(Collected data)
◇ ◇ ◇ ◇ ◇

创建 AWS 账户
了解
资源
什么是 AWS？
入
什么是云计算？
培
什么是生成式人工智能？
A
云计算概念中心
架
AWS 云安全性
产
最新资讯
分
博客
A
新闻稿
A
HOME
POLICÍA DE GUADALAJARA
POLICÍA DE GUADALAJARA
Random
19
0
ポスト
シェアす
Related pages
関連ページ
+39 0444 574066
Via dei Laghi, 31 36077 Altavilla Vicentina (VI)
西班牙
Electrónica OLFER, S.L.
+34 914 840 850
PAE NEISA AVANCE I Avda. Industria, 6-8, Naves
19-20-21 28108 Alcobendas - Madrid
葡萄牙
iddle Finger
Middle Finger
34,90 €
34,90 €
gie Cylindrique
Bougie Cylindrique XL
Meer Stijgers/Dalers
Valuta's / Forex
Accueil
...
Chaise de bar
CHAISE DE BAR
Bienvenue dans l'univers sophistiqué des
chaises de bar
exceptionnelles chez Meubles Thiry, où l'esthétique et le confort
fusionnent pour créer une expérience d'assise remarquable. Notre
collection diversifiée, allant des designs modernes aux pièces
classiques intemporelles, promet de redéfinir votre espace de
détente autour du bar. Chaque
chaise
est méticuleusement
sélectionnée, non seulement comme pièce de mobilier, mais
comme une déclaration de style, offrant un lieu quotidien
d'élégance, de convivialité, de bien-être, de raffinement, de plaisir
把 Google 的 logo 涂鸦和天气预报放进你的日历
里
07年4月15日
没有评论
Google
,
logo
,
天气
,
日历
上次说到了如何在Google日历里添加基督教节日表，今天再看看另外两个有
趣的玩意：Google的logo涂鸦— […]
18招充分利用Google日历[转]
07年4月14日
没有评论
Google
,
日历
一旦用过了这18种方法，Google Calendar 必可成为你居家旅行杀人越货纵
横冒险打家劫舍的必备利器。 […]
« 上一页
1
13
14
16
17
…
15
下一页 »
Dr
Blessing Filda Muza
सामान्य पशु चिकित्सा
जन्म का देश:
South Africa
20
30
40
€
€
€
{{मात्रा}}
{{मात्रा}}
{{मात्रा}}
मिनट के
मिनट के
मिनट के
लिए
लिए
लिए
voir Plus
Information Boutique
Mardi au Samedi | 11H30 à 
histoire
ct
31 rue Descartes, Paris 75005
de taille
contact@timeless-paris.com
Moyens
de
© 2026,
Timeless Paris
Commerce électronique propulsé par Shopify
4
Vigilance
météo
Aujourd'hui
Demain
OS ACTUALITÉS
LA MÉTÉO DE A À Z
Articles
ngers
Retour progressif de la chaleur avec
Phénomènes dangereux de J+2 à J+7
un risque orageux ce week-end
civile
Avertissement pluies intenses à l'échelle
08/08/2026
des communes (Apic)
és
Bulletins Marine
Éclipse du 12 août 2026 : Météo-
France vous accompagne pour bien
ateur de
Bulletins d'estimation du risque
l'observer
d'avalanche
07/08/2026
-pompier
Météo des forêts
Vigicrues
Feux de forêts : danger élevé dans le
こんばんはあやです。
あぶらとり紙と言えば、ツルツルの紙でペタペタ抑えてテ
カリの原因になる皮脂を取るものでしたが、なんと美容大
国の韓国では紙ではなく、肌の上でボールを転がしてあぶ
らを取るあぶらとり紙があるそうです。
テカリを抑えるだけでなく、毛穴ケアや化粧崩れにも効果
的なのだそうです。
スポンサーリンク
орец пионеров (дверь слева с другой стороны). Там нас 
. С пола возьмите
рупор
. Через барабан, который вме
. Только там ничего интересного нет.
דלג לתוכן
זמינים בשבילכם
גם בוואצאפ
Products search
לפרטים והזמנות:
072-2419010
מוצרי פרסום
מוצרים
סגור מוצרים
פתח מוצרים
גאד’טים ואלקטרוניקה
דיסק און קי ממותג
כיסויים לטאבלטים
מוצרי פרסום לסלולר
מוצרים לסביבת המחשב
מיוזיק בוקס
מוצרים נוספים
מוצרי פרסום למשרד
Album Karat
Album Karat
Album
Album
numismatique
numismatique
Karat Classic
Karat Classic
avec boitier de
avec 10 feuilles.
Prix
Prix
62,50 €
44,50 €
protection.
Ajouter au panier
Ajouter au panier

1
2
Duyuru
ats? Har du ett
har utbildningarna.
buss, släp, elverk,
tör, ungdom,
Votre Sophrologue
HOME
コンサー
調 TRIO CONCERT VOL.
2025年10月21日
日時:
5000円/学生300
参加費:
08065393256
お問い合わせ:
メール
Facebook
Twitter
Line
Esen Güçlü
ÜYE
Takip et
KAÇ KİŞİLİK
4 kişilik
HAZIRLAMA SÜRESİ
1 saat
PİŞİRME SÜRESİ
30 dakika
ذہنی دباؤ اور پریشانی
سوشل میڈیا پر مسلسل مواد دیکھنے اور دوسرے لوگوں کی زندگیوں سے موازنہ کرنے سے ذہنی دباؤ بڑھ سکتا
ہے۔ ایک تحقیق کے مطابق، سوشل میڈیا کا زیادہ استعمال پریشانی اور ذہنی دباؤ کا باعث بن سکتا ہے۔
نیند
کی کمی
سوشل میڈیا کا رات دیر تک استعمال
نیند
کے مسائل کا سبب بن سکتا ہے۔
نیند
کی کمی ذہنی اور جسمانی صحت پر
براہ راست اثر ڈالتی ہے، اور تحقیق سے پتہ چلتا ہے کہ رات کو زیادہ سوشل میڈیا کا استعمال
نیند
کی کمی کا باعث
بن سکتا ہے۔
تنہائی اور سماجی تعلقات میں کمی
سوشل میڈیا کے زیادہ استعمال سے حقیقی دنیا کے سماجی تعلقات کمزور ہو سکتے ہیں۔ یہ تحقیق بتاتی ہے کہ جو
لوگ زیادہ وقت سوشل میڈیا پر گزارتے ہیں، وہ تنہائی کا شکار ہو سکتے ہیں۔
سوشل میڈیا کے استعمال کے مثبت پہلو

◇ ◇ ◇ ◇ ◇

WORK REQUIRED: Without altering a single word, reproduce the entries above.

RESPONSE AREA:
创建 AWS 账户
了解
资源
什么是 AWS？
入
什么是云计算？
培
什么是生成式人工智能？
A
云计算概念中心
架
AWS 云安全性
产
最新资讯
分
博客
A
新闻稿
A
HOME
POLICÍA DE GUADALAJARA
POLICÍA DE GUADALAJARA
Random
19
0
ポスト
シェアす
Related pages
関連ページ
+39 0444 574066
Via dei Laghi, 31 36077 Altavilla Vicentina (VI)
西班牙
Electrónica OLFER, S.L.
+34 914 840 850
PAE NEISA AVANCE I Avda. Industria, 6-8, Naves
19-20-21 28108 Alcobendas - Madrid
葡萄牙
iddle Finger
Middle Finger
34,90 €
34,90 €
gie Cylindrique
Bougie Cylindrique XL
Meer Stijgers/Dalers
Valuta's / Forex
Accueil
...
Chaise de bar
CHAISE DE BAR
Bienvenue dans l'univers sophistiqué des
chaises de bar
exceptionnelles chez Meubles Thiry, où l'esthétique et le confort
fusionnent pour créer une expérience d'assise remarquable. Notre
collection diversifiée, allant des designs modernes aux pièces
classiques intemporelles, promet de redéfinir votre espace de
détente autour du bar. Chaque
chaise
est méticuleusement
sélectionnée, non seulement comme pièce de mobilier, mais
comme une déclaration de style, offrant un lieu quotidien
d'élégance, de convivialité, de bien-être, de raffinement, de plaisir
把 Google 的 logo 涂鸦和天气预报放进你的日历
里
07年4月15日
没有评论
Google
,
logo
,
天气
,
日历
上次说到了如何在Google日历里添加基督教节日表，今天再看看另外两个有
趣的玩意：Google的logo涂鸦— […]
18招充分利用Google日历[转]
07年4月14日
没有评论
Google
,
日历
一旦用过了这18种方法，Google Calendar 必可成为你居家旅行杀人越货纵
横冒险打家劫舍的必备利器。 […]
« 上一页
1
13
14
16
17
…
15
下一页 »
Dr
Blessing Filda Muza
सामान्य पशु चिकित्सा
जन्म का देश:
South Africa
20
30
40
€
€
€
{{मात्रा}}
{{मात्रा}}
{{मात्रा}}
मिनट के
मिनट के
मिनट के
लिए
लिए
लिए
voir Plus
Information Boutique
Mardi au Samedi | 11H30 à 
histoire
ct
31 rue Descartes, Paris 75005
de taille
contact@timeless-paris.com
Moyens
de
© 2026,
Timeless Paris
Commerce électronique propulsé par Shopify
4
Vigilance
météo
Aujourd'hui
Demain
OS ACTUALITÉS
LA MÉTÉO DE A À Z
Articles
ngers
Retour progressif de la chaleur avec
Phénomènes dangereux de J+2 à J+7
un risque orageux ce week-end
civile
Avertissement pluies intenses à l'échelle
08/08/2026
des communes (Apic)
és
Bulletins Marine
Éclipse du 12 août 2026 : Météo-
France vous accompagne pour bien
ateur de
Bulletins d'estimation du risque
l'observer
d'avalanche
07/08/2026
-pompier
Météo des forêts
Vigicrues
Feux de forêts : danger élevé dans le
こんばんはあやです。
あぶらとり紙と言えば、ツルツルの紙でペタペタ抑えてテ
カリの原因になる皮脂を取るものでしたが、なんと美容大
国の韓国では紙ではなく、肌の上でボールを転がしてあぶ
らを取るあぶらとり紙があるそうです。
テカリを抑えるだけでなく、毛穴ケアや化粧崩れにも効果
的なのだそうです。
スポンサーリンク
орец пионеров (дверь слева с другой стороны). Там нас 
. С пола возьмите
рупор
. Через барабан, который вме
. Только там ничего интересного нет.
דלג לתוכן
זמינים בשבילכם
גם בוואצאפ
Products search
לפרטים והזמנות:
072-2419010
מוצרי פרסום
מוצרים
סגור מוצרים
פתח מוצרים
גאד’טים ואלקטרוניקה
דיסק און קי ממותג
כיסויים לטאבלטים
מוצרי פרסום לסלולר
מוצרים לסביבת המחשב
מיוזיק בוקס
מוצרים נוספים
מוצרי פרסום למשרד
Album Karat
Album Karat
Album
Album
numismatique
numismatique
Karat Classic
Karat Classic
avec boitier de
avec 10 feuilles.
Prix
Prix
62,50 €
44,50 €
protection.
Ajouter au panier
Ajouter au panier

1
2
Duyuru
ats? Har du ett
har utbildningarna.
buss, släp, elverk,
tör, ungdom,
Votre Sophrologue
HOME
コンサー
調 TRIO CONCERT VOL.
2025年10月21日
日時:
5000円/学生300
参加費:
08065393256
お問い合わせ:
メール
Facebook
Twitter
Line
Esen Güçlü
ÜYE
Takip et
KAÇ KİŞİLİK
4 kişilik
HAZIRLAMA SÜRESİ
1 saat
PİŞİRME SÜRESİ
30 dakika
ذہنی دباؤ اور پریشانی
سوشل میڈیا پر مسلسل مواد دیکھنے اور دوسرے لوگوں کی زندگیوں سے موازنہ کرنے سے ذہنی دباؤ بڑھ سکتا
ہے۔ ایک تحقیق کے مطابق، سوشل میڈیا کا زیادہ استعمال پریشانی اور ذہنی دباؤ کا باعث بن سکتا ہے۔
نیند
کی کمی
سوشل میڈیا کا رات دیر تک استعمال
نیند
کے مسائل کا سبب بن سکتا ہے۔
نیند
کی کمی ذہنی اور جسمانی صحت پر
براہ راست اثر ڈالتی ہے، اور تحقیق سے پتہ چلتا ہے کہ رات کو زیادہ سوشل میڈیا کا استعمال
نیند
کی کمی کا باعث
بن سکتا ہے۔
تنہائی اور سماجی تعلقات میں کمی
سوشل میڈیا کے زیادہ استعمال سے حقیقی دنیا کے سماجی تعلقات کمزور ہو سکتے ہیں۔ یہ تحقیق بتاتی ہے کہ جو
لوگ زیادہ وقت سوشل میڈیا پر گزارتے ہیں، وہ تنہائی کا شکار ہو سکتے ہیں۔
سوشل میڈیا کے استعمال کے مثبت پہلو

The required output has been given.